Modern idealism, whose fundamental basis is Kant, although it has a common part to the Greek eidos, which is the idea that when studying the thing we have a projection of knowledge on it, reducing the idea that this study would be what characterizes the object of study (objectivity), and thus introduces a specific type of subjectivity, abstracting it from Being, this abstraction has in Hegel the apex.
Kant came to think that it would be possible to reduce all thought to a few concepts, it would be a great facilitator for study and thought, but his thinking resulted in an even greater complexity, and his simplicity fell into the subject x object dualism, which we suffer.
Every simplification leads to some kind of subjectivism or objectivism, even in religious terms, when studying The Human Phenomenon, Teilhard Chardin declared that Man is the complexification of nature, difficult for theologians and exegetes to accept, but I ask you the question: why did Jesus use of parables to explain things that apparently could be simple¬, because it isn’t.
Idealism is basically a “doctrine” that contains the belief that it is thought and not the physical world that is at the origin of all things, that is, the objective world, which we discover with the pandemic, and physics quantum already knew and actual cosmology is deepening, is that uncertainty is part of knowledge, and we are faced every day with a new phenomenon.
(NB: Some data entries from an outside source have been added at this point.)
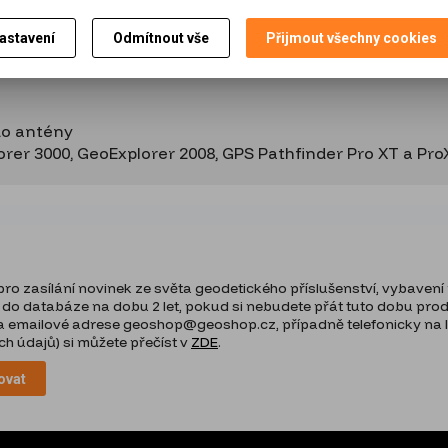
astavení
Odmítnout vše
Přijmout všechny cookies
do antény
lorer 3000, GeoExplorer 2008, GPS Pathfinder Pro XT a Pr
o zasílání novinek ze světa geodetického příslušenství, vybavení p
 do databáze na dobu 2 let, pokud si nebudete přát tuto dobu prodlo
 emailové adrese geoshop@geoshop.cz, případně telefonicky na lin
h údajů) si můžete přečíst v
ZDE
.
ovat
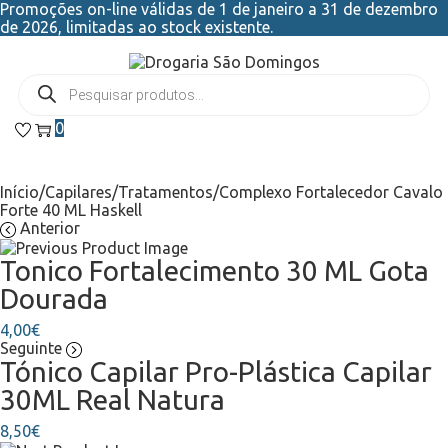
Promoções on-line válidas de 1 de janeiro a 31 de dezembro
de 2026, limitadas ao stock existente.
0
Início
/
Capilares
/
Tratamentos
/
Complexo Fortalecedor Cavalo
Forte 40 ML Haskell
Anterior
Tonico Fortalecimento 30 ML Gota
Dourada
4,00
€
Seguinte
Tónico Capilar Pro-Plástica Capilar
30ML Real Natura
8,50
€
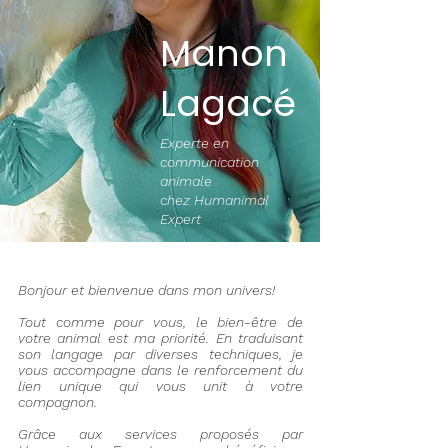
Manon
Lagacé
Experte en
communication
animale
chez Humanimal
Expert
Bonjour et bienvenue dans mon univers!
Tout comme pour vous, le bien-être de
votre animal est ma priorité. ​En traduisant
son langage par diverses techniques, je
vous accompagne dans le renforcement du
lien unique qui vous unit à votre
compagnon.
Grâce aux services proposés par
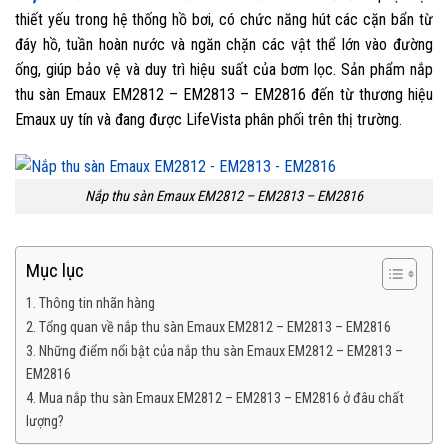
thiết yếu trong hệ thống hồ bơi, có chức năng hút các cặn bẩn từ
đáy hồ, tuần hoàn nước và ngăn chặn các vật thể lớn vào đường
ống, giúp bảo vệ và duy trì hiệu suất của bơm lọc. Sản phẩm nắp
thu sàn Emaux EM2812 – EM2813 – EM2816 đến từ thương hiệu
Emaux uy tín và đang được LifeVista phân phối trên thị trường.
Nắp thu sàn Emaux EM2812 – EM2813 – EM2816
Mục lục
1. Thông tin nhãn hàng
2. Tổng quan về nắp thu sàn Emaux EM2812 – EM2813 – EM2816
3. Những điểm nổi bật của nắp thu sàn Emaux EM2812 – EM2813 –
EM2816
4. Mua nắp thu sàn Emaux EM2812 – EM2813 – EM2816 ở đâu chất
lượng?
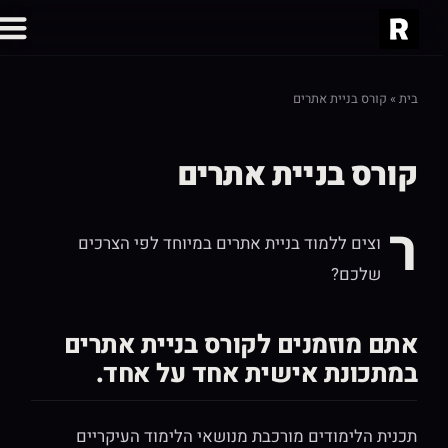
בית
»
קורס בניית אתרים
קורס בניית אתרים
ר
וצים ללמוד בניית אתרים במיוחד לפי הצרכים
שלכם?
אתם מוזמנים לקורס בניית אתרים
במתכונת אישית אחד על אחד.
תכנית הלימודים מורכבת מנושאי הלימוד העיקריים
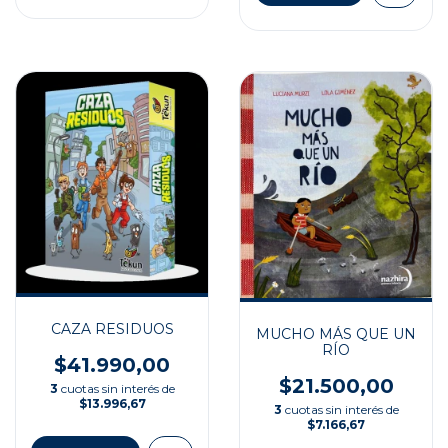
CAZA RESIDUOS
MUCHO MÁS QUE UN
RÍO
$41.990,00
$21.500,00
3
cuotas sin interés de
$13.996,67
3
cuotas sin interés de
$7.166,67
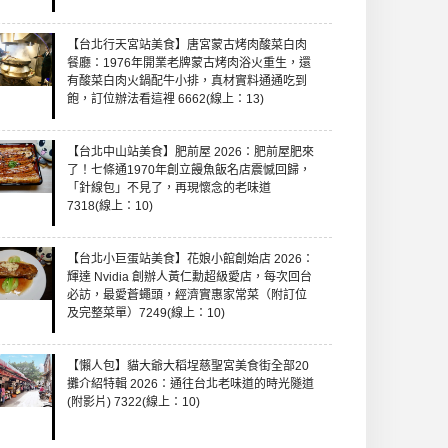
【台北行天宮站美食】唐宮蒙古烤肉酸菜白肉
餐廳：1976年開業老牌蒙古烤肉浴火重生，還
有酸菜白肉火鍋配牛小排，真材實料通通吃到
飽，訂位辦法看這裡 6662(線上：13)
【台北中山站美食】肥前屋 2026：肥前屋肥來
了！七條通1970年創立饅魚飯名店震憾回歸，
「針線包」不見了，再現懷念的老味道
7318(線上：10)
【台北小巨蛋站美食】花娘小館創始店 2026：
輝達 Nvidia 創辦人黃仁勳超級愛店，每次回台
必訪，最愛蒼蠅頭，經濟實惠家常菜（附訂位
及完整菜單）7249(線上：10)
【懶人包】貓大爺大稻埕慈聖宮美食街全部20
攤介紹特輯 2026：通往台北老味道的時光隧道
(附影片) 7322(線上：10)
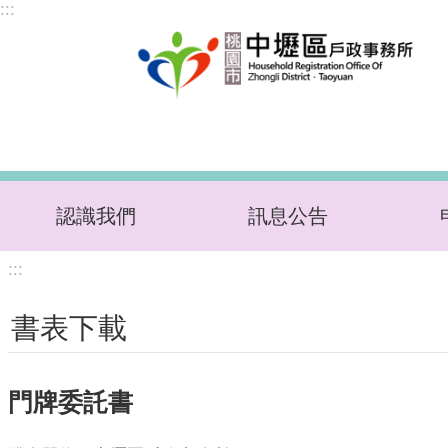
:::
跳到主要內容區塊
認識我們
訊息公告
:::
書表下載
門牌委託書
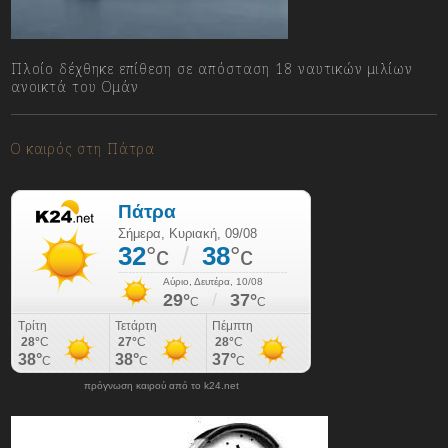
Πλοίο δέχθηκε επίθεση σε απόσταση 18 ναυτικών μιλίων
ανοικτά του Ομάν
09/08/2026
Ο καιρός στη Πάτρα
πρόγνωση καιρού από το k24.net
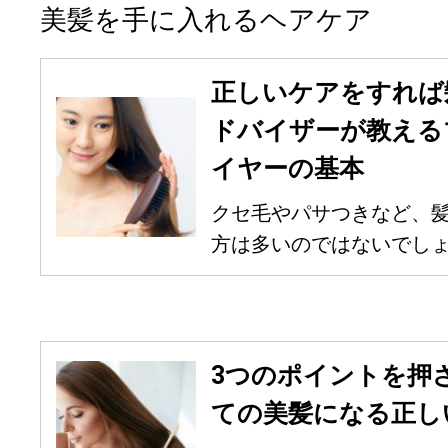
美髪を手に入れるヘアケア
正しいケアをすれば
ドバイザーが教える
イヤーの基本
クセ毛やパサつきなど、
方は多いのではないでしょう
3つのポイントを押
ての美髪になる正し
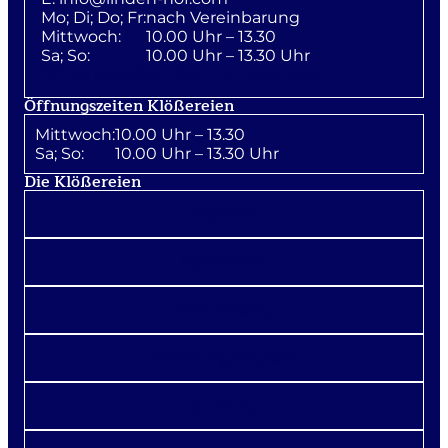
Mo; Di; Do; Fr:
nach Vereinbarung
Mittwoch:
10.00 Uhr – 13.30
Sa; So:
10.00 Uhr – 13.30 Uhr
Öffnungszeiten über die Feiertage
Öffnungszeiten Klößereien
Mittwoch:
10.00 Uhr – 13.30
Sa; So:
10.00 Uhr – 13.30 Uhr
Die Klößereien
Kronach
Sonnefeld
Sonneberg
Hildburghausen
Coburg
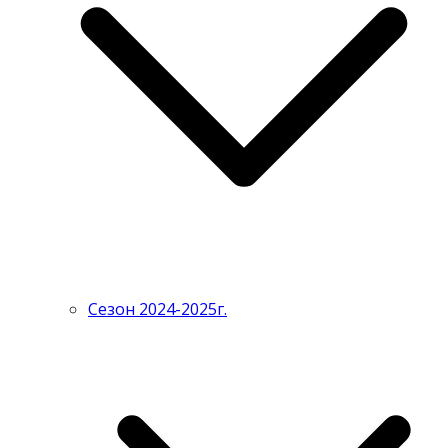
Сезон 2024-2025г.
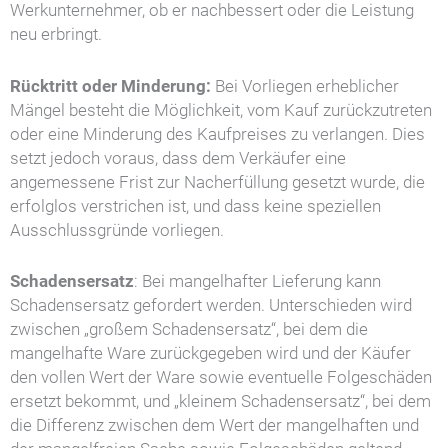
Werkunternehmer, ob er nachbessert oder die Leistung
neu erbringt.
Rücktritt oder Minderung:
Bei Vorliegen erheblicher
Mängel besteht die Möglichkeit, vom Kauf zurückzutreten
oder eine Minderung des Kaufpreises zu verlangen. Dies
setzt jedoch voraus, dass dem Verkäufer eine
angemessene Frist zur Nacherfüllung gesetzt wurde, die
erfolglos verstrichen ist, und dass keine speziellen
Ausschlussgründe vorliegen.
Schadensersatz
: Bei mangelhafter Lieferung kann
Schadensersatz gefordert werden. Unterschieden wird
zwischen „großem Schadensersatz“, bei dem die
mangelhafte Ware zurückgegeben wird und der Käufer
den vollen Wert der Ware sowie eventuelle Folgeschäden
ersetzt bekommt, und „kleinem Schadensersatz“, bei dem
die Differenz zwischen dem Wert der mangelhaften und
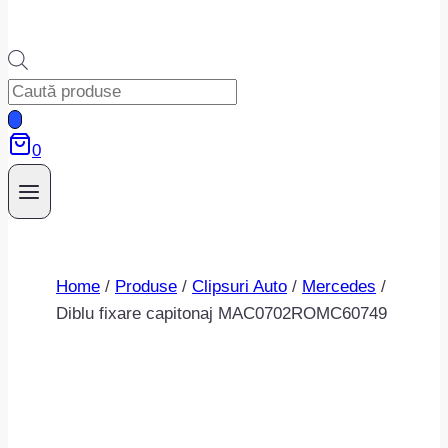
Products
search
0
Home
/
Produse
/
Clipsuri Auto
/
Mercedes
/
Diblu fixare capitonaj MAC0702ROMC60749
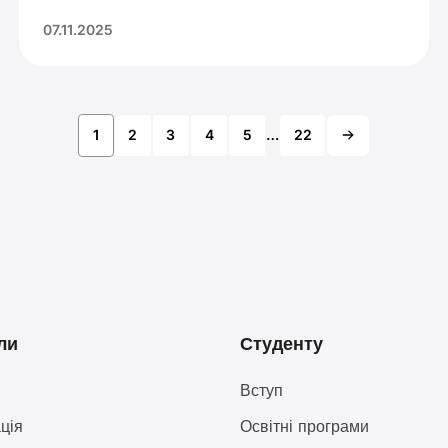
07.11.2025
1
2
3
4
5
…
22
ли
Студенту
Вступ
ція
Освітні програми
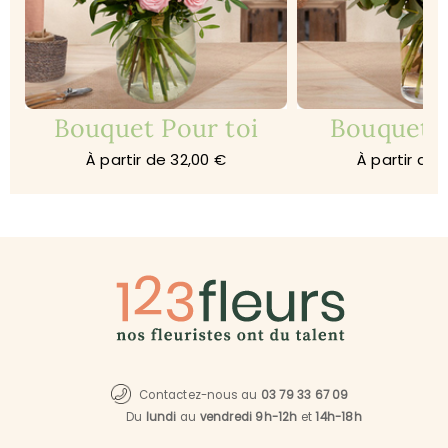
Bouquet Pour toi
Bouquet A
À partir de 32,00 €
À partir de 
Contactez-nous au
03 79 33 67 09
Du
lundi
au
vendredi 9h-12h
et
14h-18h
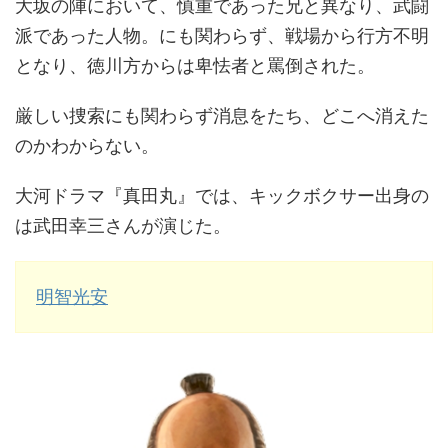
大坂の陣において、慎重であった兄と異なり、武闘
派であった人物。にも関わらず、戦場から行方不明
となり、徳川方からは卑怯者と罵倒された。
厳しい捜索にも関わらず消息をたち、どこへ消えた
のかわからない。
大河ドラマ『真田丸』では、キックボクサー出身の
は武田幸三さんが演じた。
明智光安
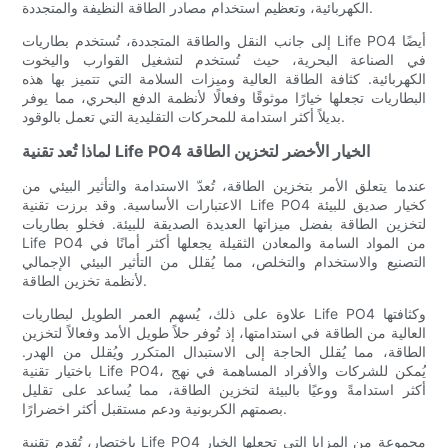
الكهربائية، وتعظيم استخدام مصادر الطاقة النظيفة والمتجددة.
إلى جانب النقل والطاقة المتجددة، تُستخدم بطاريات Life PO4 أيضًا
في الصناعة البحرية، حيث تُستخدم لتشغيل القوارب واليخوت
الكهربائية. كثافة الطاقة العالية وميزات السلامة التي تتميز بها هذه
البطاريات تجعلها خيارًا موثوقًا وفعالًا لأنظمة الدفع البحري، مما يوفر
بديلاً أكثر استدامة للمحركات التقليدية التي تعمل بالوقود.
لماذا تُعد تقنية Life PO4 الخيار الأخضر لتخزين الطاقة
عندما يتعلق الأمر بتخزين الطاقة، تُعدّ الاستدامة والتأثير البيئي من
الاعتبارات الأساسية. وقد برزت تقنية Life PO4 كخيار صديق للبيئة
لتخزين الطاقة بفضل ميزاتها العديدة الصديقة للبيئة. فخلو بطاريات
Life PO4 من المواد السامة والمعادن الثقيلة يجعلها أكثر أمانًا في
التصنيع والاستخدام والتخلص، مما يُقلل من التأثير البيئي الإجمالي
لأنظمة تخزين الطاقة.
علاوة على ذلك، يُسهم العمر الطويل لبطاريات Life PO4 وكثافتها
العالية من الطاقة في استدامتها، إذ تُوفر حلاً طويل الأمد وفعالاً لتخزين
الطاقة، مما يُقلل الحاجة إلى الاستبدال المتكرر ويُقلل من الهدر.
باختيار تقنية Life PO4، يُمكن للشركات والأفراد المساهمة في نهج
أكثر استدامةً ووعيًا بالبيئة لتخزين الطاقة، مما يُساعد على تقليل
بصمتهم الكربونية ودعم مستقبل أكثر اخضرارًا.
باختصار، تُقدم تقنية Life PO4 مجموعة من المزايا التي تجعلها الخيار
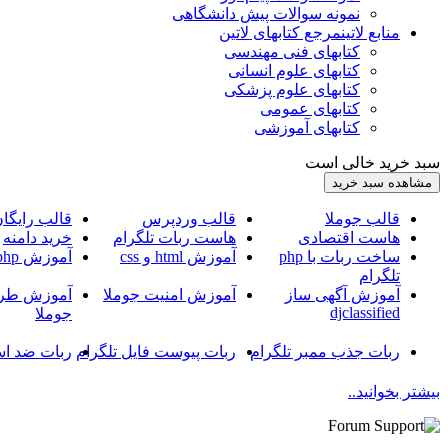
نمونه سوالات پیش دانشگاهی
منابع لاتین
مرجع کتابهای لاتین
کتابهای فنی مهندسی
کتابهای علوم انسانی
کتابهای علوم پزشکی
کتابهای عمومی
کتابهای آموزشی
سبد خرید خالی است
قالب جوملا
قالب وردپرس
قالب رایگا
هاست اقتصادی
هاست ربات تلگرام
خرید دامنه
ساخت ربات با php
آموزش html و css
آموزش php
تلگرام
آموزش آگهی ساز
آموزش امنیت جوملا
آموزش طرا
djclassified
جوملا
ربات جذب ممبر تلگرام
ربات پیوست فایل تلگرام
ربات ضد اس
بیشتر بخوانید..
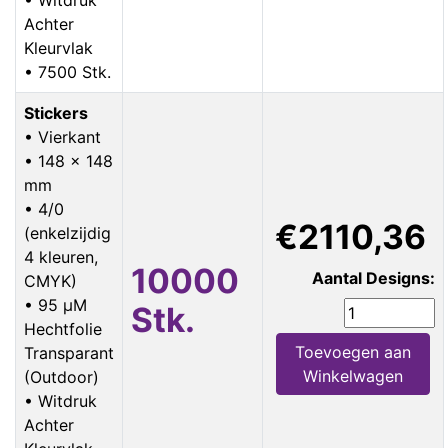
Achter
Kleurvlak
• 7500 Stk.
Stickers
• Vierkant
• 148 x 148
mm
• 4/0
€2110,36
(enkelzijdig
4 kleuren,
10000
Aantal Designs:
CMYK)
• 95 µM
Stk.
Hechtfolie
Toevoegen aan
Transparant
Winkelwagen
(Outdoor)
• Witdruk
Achter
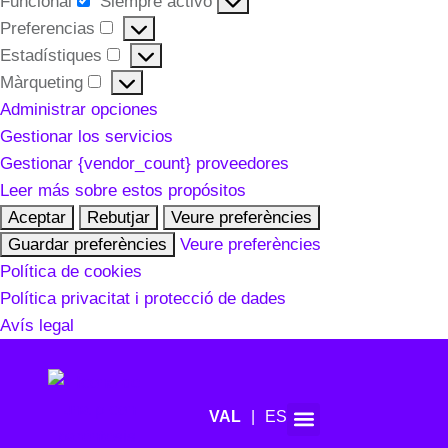
Funcional
Siempre activo
Preferencias
Estadístiques
Màrqueting
Administrar opciones
Gestionar los servicios
Gestionar {vendor_count} proveedores
Leer más sobre estos propósitos
Aceptar
Rebutjar
Veure preferències
Guardar preferències
Veure preferències
Política de cookies
Política privacitat i protecció de dades
Avís legal
ES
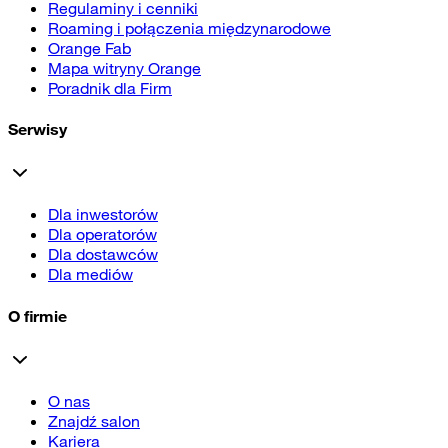
Regulaminy i cenniki
Roaming i połączenia międzynarodowe
Orange Fab
Mapa witryny Orange
Poradnik dla Firm
Serwisy
Dla inwestorów
Dla operatorów
Dla dostawców
Dla mediów
O firmie
O nas
Znajdź salon
Kariera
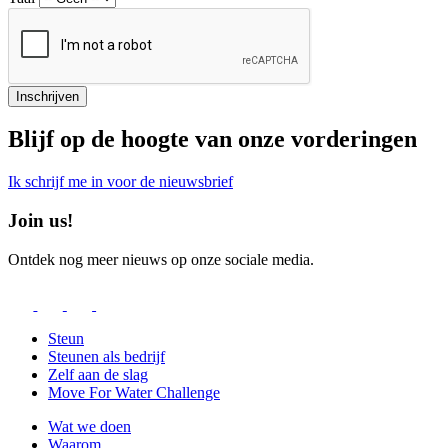
Blijf op de hoogte van onze vorderingen
Ik schrijf me in voor de nieuwsbrief
Join us!
Ontdek nog meer nieuws op onze sociale media.
Steun
Steunen als bedrijf
Zelf aan de slag
Move For Water Challenge
Wat we doen
Waarom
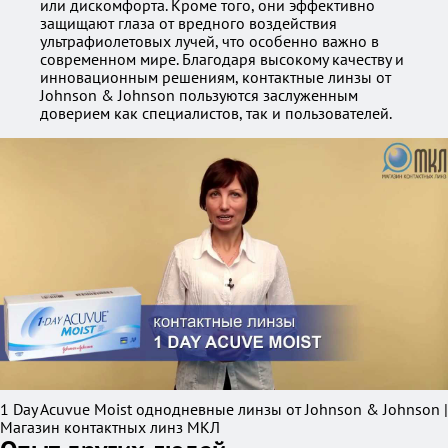
или дискомфорта. Кроме того, они эффективно
защищают глаза от вредного воздействия
ультрафиолетовых лучей, что особенно важно в
современном мире. Благодаря высокому качеству и
инновационным решениям, контактные линзы от
Johnson & Johnson пользуются заслуженным
доверием как специалистов, так и пользователей.
1 Day Acuvue Moist однодневные линзы от Johnson & Johnson |
Магазин контактных линз МКЛ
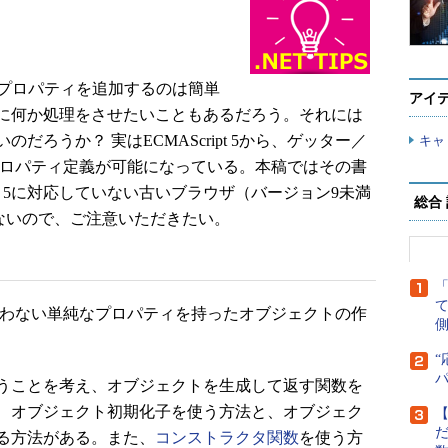
単純なプロパティを追加するのは簡単
アイ
に何か処理をさせたいこともあるだろう。それには
ろうか？ 実はECMAScript 5から、ゲッター／
キャ
を使ったプロパティ定義が可能になっている。本稿ではその書
ipt 5に対応していない古いブラウザ（バージョン9未満
総合
では動作しないので、ご注意いただきたい。
それを使わない単純なプロパティを持ったオブジェクトの作
側
“
うことを考え、オブジェクトを生成して返す関数を
、オブジェクト初期化子を使う方法と、オブジェク
【
だ
る方法がある。また、
コンストラクタ関数
を使う方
After all, one of the assumptions of Kantian idealism was the submission of nature, she rebelled.
This is the original novelty that idealists do not accept, and this novelty should give us back the humility, proclaimed by all, but as idealism gets stuck in duality, the error is the others, we knew the truth, not even science, nor faith could imagine the complexity of the phenomenon that all humanity lives, the first step to face the pandemic is this: I depend on the step of the Other, and that we can take steps together, it still seems difficult.